During the past two decades, transnational organised crime activities have increased worldwide. Surpassing borders, organised crime threatens governance, peace and development. The current COVID-19 pandemic and enhanced border controls have contributed to a curve in drug trafficking, human smuggling or illicit arms trade in early 2020. However, a recent EU-funded study focusing on Africa, shows that, as of the second half of 2020, criminal markets have re-bounded.
The research findings are based on the Organised Crime Index, which provides a multi-dimensional measurement of organised crime and its impact across the African continent. It ranks African countries according to the presence of organised crime actors in the country, the country’s vulnerability to organised crime, as well as its capacity to combat the phenomenon.
First published in 2019, the Index is part of the EU-funded project ENACT, which aims at Enhancing Africa’s capacity to respond more effectively to transnational organised crime. ENACT works to mitigate the impact of transnational organised crime in Africa on development, governance, security and the rule of law. Some forms of organised crime are linked with conflict and violent extremism in Africa.

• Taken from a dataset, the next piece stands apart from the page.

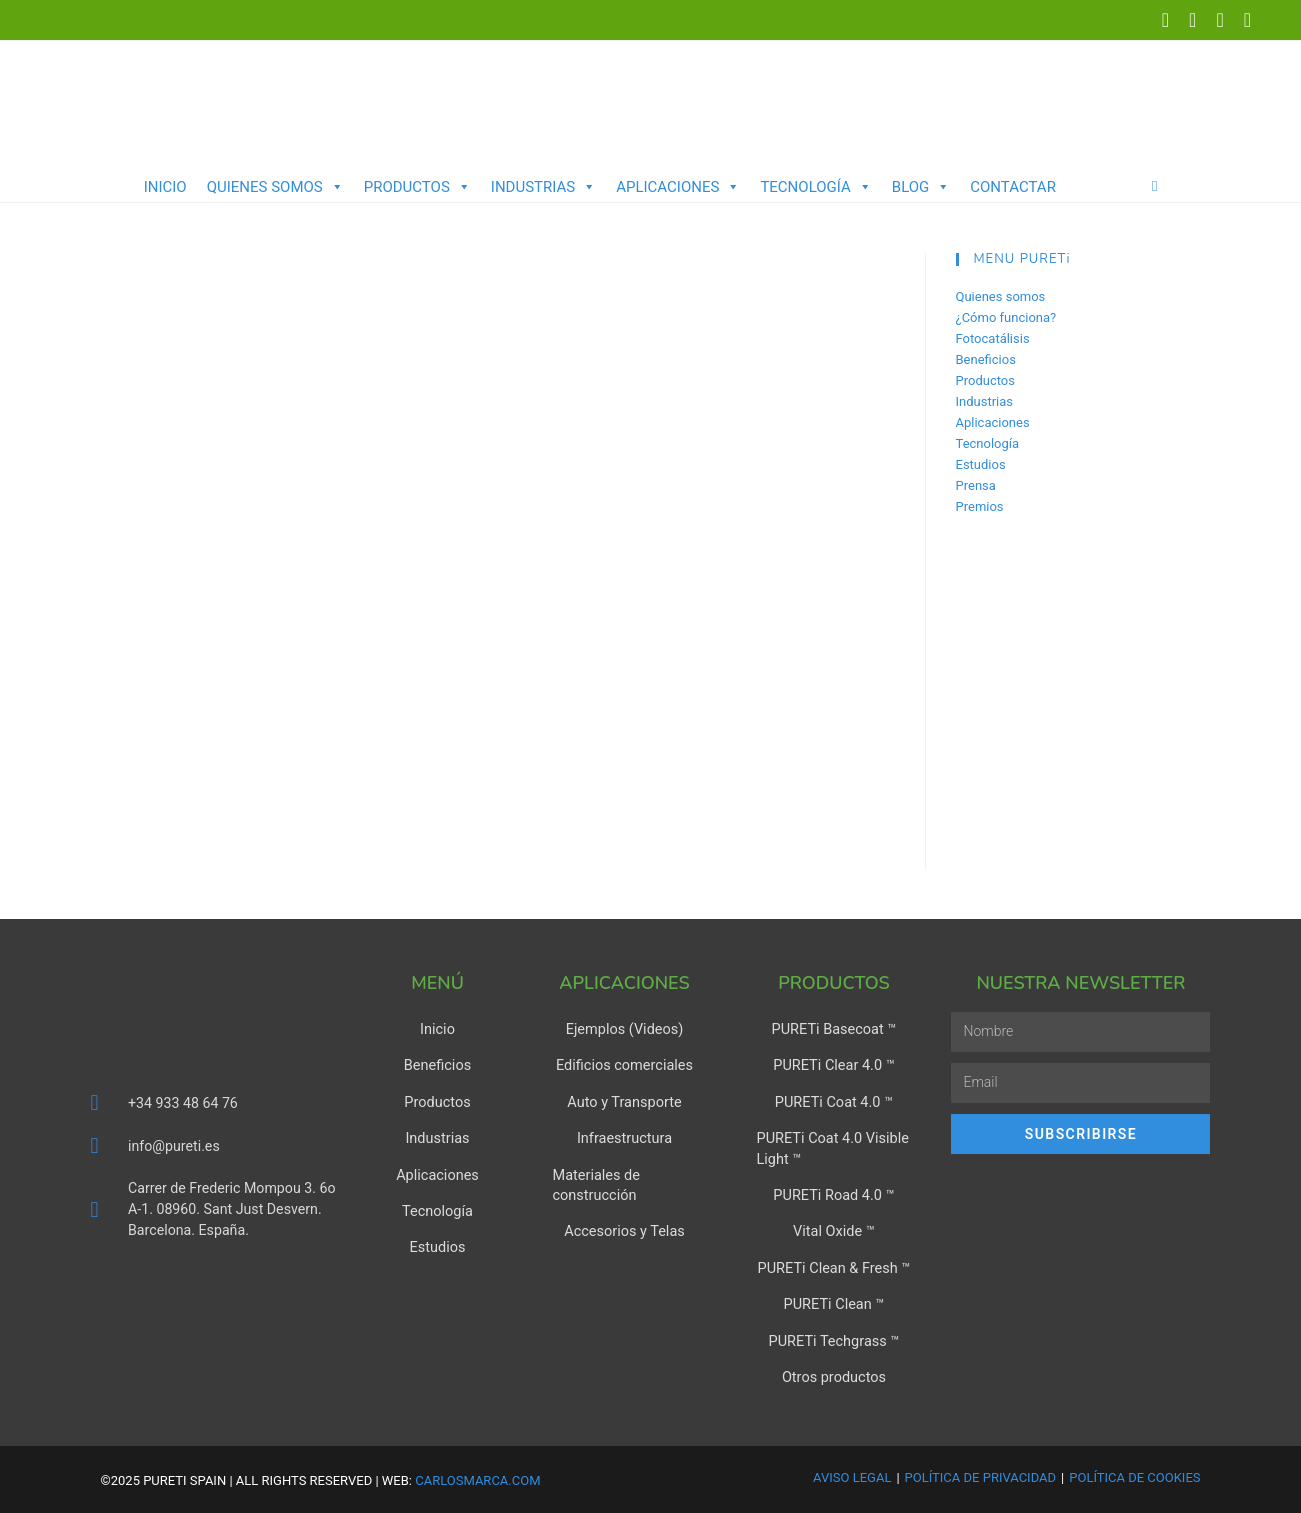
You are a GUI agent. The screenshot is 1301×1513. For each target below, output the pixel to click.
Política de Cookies (1134, 1473)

The initial findings of the 2021 Organised Crime Index were presented during a webinar organised in the context of the ENACT project. It turns out that 37 of the 54 African countries included in the study have experienced a deterioration in their criminality score, with 15 countries improving their score, and two registering no changes. These findings suggest that organised crime had a moderate to significant growth across the continent, most notably when it comes to drug trafficking (particularly cocaine), as well as arms trafficking.
These persistent levels of transnational organised crime show that organised crime groups have adapted their modus operandi to the new COVID-19 realities, finding new routes for illicit trafficking and making more use of cargo shipments. Also, experts have seen a surge in illicit trade with fake COVID-19 cures and vaccines or falsified medicines.
The Index provides thus evidence-based analysis of transnational organised crime in Africa, which helps informing policy-makers and enhances cooperation at the regional and continental level. This is one of the key stands of the ENACT project.
Additionally, ENACT builds skills and capacity among key African stakeholders to better respond to transnational organised crime and mitigate its impact. Four analytical units within the national police services of Niger, Malawi, Congo and Uganda were established as a result. The project has also supported AFRIPOL in the creation of its central analytical unit.
The EU ENACT project is implemented by the Institute for Security Studies (ISS) in South Africa, Interpol and the Global Initiative against Transnational Organised Crime (GI-TOC).